• **What the task requires**
Although the records contain pictures, the copy must not; reproduce everything else in them exactly.

• **Records shown**

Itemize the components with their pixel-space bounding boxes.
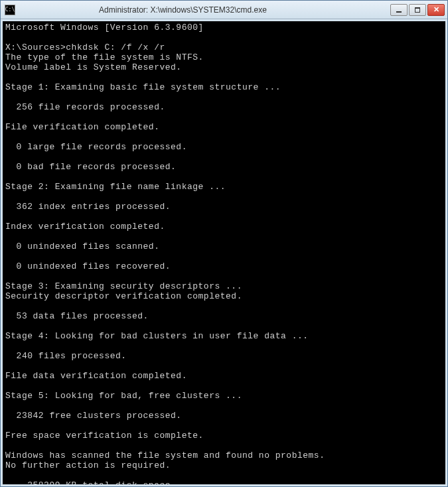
terminal-line xyxy=(5,72,443,82)
terminal-line: File verification completed. xyxy=(5,122,443,132)
terminal-line xyxy=(5,212,443,222)
terminal-line: 256 file records processed. xyxy=(5,102,443,112)
terminal-line: Stage 5: Looking for bad, free clusters … xyxy=(5,391,443,401)
terminal-line xyxy=(5,172,443,182)
terminal-line: Security descriptor verification complet… xyxy=(5,291,443,301)
terminal-line xyxy=(5,381,443,391)
terminal-line: File data verification completed. xyxy=(5,371,443,381)
terminal-line: Index verification completed. xyxy=(5,222,443,232)
terminal-line: No further action is required. xyxy=(5,460,443,470)
terminal-line: The type of the file system is NTFS. xyxy=(5,52,443,62)
terminal-line: 0 unindexed files scanned. xyxy=(5,242,443,251)
maximize-icon xyxy=(415,7,420,13)
terminal-line xyxy=(5,401,443,411)
terminal-line: 0 bad file records processed. xyxy=(5,162,443,172)
terminal-line xyxy=(5,301,443,311)
terminal-line xyxy=(5,33,443,42)
window-controls: ✕ xyxy=(390,4,445,16)
terminal-line xyxy=(5,152,443,162)
terminal-line xyxy=(5,192,443,202)
terminal-line: Windows has scanned the file system and … xyxy=(5,451,443,460)
terminal-line xyxy=(5,112,443,122)
terminal-line xyxy=(5,271,443,281)
cmd-window: C:\ Administrator: X:\windows\SYSTEM32\c… xyxy=(0,0,448,487)
terminal-line: 358399 KB total disk space. xyxy=(5,480,443,484)
terminal-line xyxy=(5,92,443,102)
terminal-line xyxy=(5,251,443,261)
maximize-button[interactable] xyxy=(409,4,426,16)
terminal-line: 362 index entries processed. xyxy=(5,202,443,212)
terminal-line xyxy=(5,232,443,242)
terminal-line: Stage 3: Examining security descriptors … xyxy=(5,281,443,291)
terminal-line: 240 files processed. xyxy=(5,351,443,361)
terminal-line xyxy=(5,132,443,142)
terminal-line: 0 unindexed files recovered. xyxy=(5,261,443,271)
terminal-line xyxy=(5,421,443,431)
terminal-line: 23842 free clusters processed. xyxy=(5,411,443,421)
terminal-line xyxy=(5,341,443,351)
terminal-line: Stage 2: Examining file name linkage ... xyxy=(5,182,443,192)
terminal-line: X:\Sources>chkdsk C: /f /x /r xyxy=(5,42,443,52)
window-title: Administrator: X:\windows\SYSTEM32\cmd.e… xyxy=(0,5,390,15)
terminal-line: Microsoft Windows [Version 6.3.9600] xyxy=(5,23,443,33)
minimize-button[interactable] xyxy=(390,4,408,16)
terminal-line: Stage 1: Examining basic file system str… xyxy=(5,82,443,92)
terminal-line: Stage 4: Looking for bad clusters in use… xyxy=(5,331,443,341)
terminal-line: Free space verification is complete. xyxy=(5,431,443,441)
terminal-line xyxy=(5,441,443,451)
close-button[interactable]: ✕ xyxy=(427,4,445,16)
terminal-output[interactable]: Microsoft Windows [Version 6.3.9600] X:\… xyxy=(3,21,445,484)
terminal-line: 53 data files processed. xyxy=(5,311,443,321)
terminal-line xyxy=(5,361,443,371)
terminal-line: 0 large file records processed. xyxy=(5,142,443,152)
minimize-icon xyxy=(396,11,402,13)
titlebar[interactable]: C:\ Administrator: X:\windows\SYSTEM32\c… xyxy=(1,1,447,19)
terminal-line: Volume label is System Reserved. xyxy=(5,62,443,72)
terminal-line xyxy=(5,321,443,331)
close-icon: ✕ xyxy=(433,5,439,14)
terminal-line xyxy=(5,470,443,480)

• **Solution for this task**
Itemize the components with their pixel-space bounding boxes.
terminal-line xyxy=(5,72,443,82)
terminal-line: File verification completed. xyxy=(5,122,443,132)
terminal-line xyxy=(5,212,443,222)
terminal-line: 256 file records processed. xyxy=(5,102,443,112)
terminal-line: Stage 5: Looking for bad, free clusters … xyxy=(5,391,443,401)
terminal-line xyxy=(5,172,443,182)
terminal-line: Security descriptor verification complet… xyxy=(5,291,443,301)
terminal-line xyxy=(5,381,443,391)
terminal-line: File data verification completed. xyxy=(5,371,443,381)
terminal-line: Index verification completed. xyxy=(5,222,443,232)
terminal-line: No further action is required. xyxy=(5,460,443,470)
terminal-line: The type of the file system is NTFS. xyxy=(5,52,443,62)
terminal-line: 0 unindexed files scanned. xyxy=(5,242,443,251)
maximize-icon xyxy=(415,7,420,13)
terminal-line xyxy=(5,401,443,411)
terminal-line: 0 bad file records processed. xyxy=(5,162,443,172)
terminal-line xyxy=(5,301,443,311)
terminal-line xyxy=(5,33,443,42)
window-controls: ✕ xyxy=(390,4,445,16)
terminal-line xyxy=(5,152,443,162)
terminal-line xyxy=(5,192,443,202)
terminal-line: Windows has scanned the file system and … xyxy=(5,451,443,460)
terminal-line xyxy=(5,112,443,122)
terminal-line xyxy=(5,271,443,281)
cmd-window: C:\ Administrator: X:\windows\SYSTEM32\c… xyxy=(0,0,448,487)
terminal-line: 358399 KB total disk space. xyxy=(5,480,443,484)
terminal-line xyxy=(5,92,443,102)
terminal-line xyxy=(5,251,443,261)
maximize-button[interactable] xyxy=(409,4,426,16)
terminal-line: 362 index entries processed. xyxy=(5,202,443,212)
terminal-line xyxy=(5,232,443,242)
terminal-line: Stage 3: Examining security descriptors … xyxy=(5,281,443,291)
terminal-line: 240 files processed. xyxy=(5,351,443,361)
terminal-line xyxy=(5,132,443,142)
terminal-line: 0 unindexed files recovered. xyxy=(5,261,443,271)
terminal-line xyxy=(5,421,443,431)
terminal-line: 23842 free clusters processed. xyxy=(5,411,443,421)
terminal-line xyxy=(5,341,443,351)
terminal-line: Stage 2: Examining file name linkage ... xyxy=(5,182,443,192)
terminal-line: X:\Sources>chkdsk C: /f /x /r xyxy=(5,42,443,52)
window-title: Administrator: X:\windows\SYSTEM32\cmd.e… xyxy=(0,5,390,15)
terminal-line: Microsoft Windows [Version 6.3.9600] xyxy=(5,23,443,33)
minimize-button[interactable] xyxy=(390,4,408,16)
terminal-line: Stage 1: Examining basic file system str… xyxy=(5,82,443,92)
terminal-line: Stage 4: Looking for bad clusters in use… xyxy=(5,331,443,341)
terminal-line: Free space verification is complete. xyxy=(5,431,443,441)
terminal-line xyxy=(5,441,443,451)
close-button[interactable]: ✕ xyxy=(427,4,445,16)
terminal-output[interactable]: Microsoft Windows [Version 6.3.9600] X:\… xyxy=(3,21,445,484)
terminal-line: 53 data files processed. xyxy=(5,311,443,321)
terminal-line xyxy=(5,361,443,371)
terminal-line: 0 large file records processed. xyxy=(5,142,443,152)
minimize-icon xyxy=(396,11,402,13)
titlebar[interactable]: C:\ Administrator: X:\windows\SYSTEM32\c… xyxy=(1,1,447,19)
terminal-line: Volume label is System Reserved. xyxy=(5,62,443,72)
terminal-line xyxy=(5,321,443,331)
close-icon: ✕ xyxy=(433,5,439,14)
terminal-line xyxy=(5,470,443,480)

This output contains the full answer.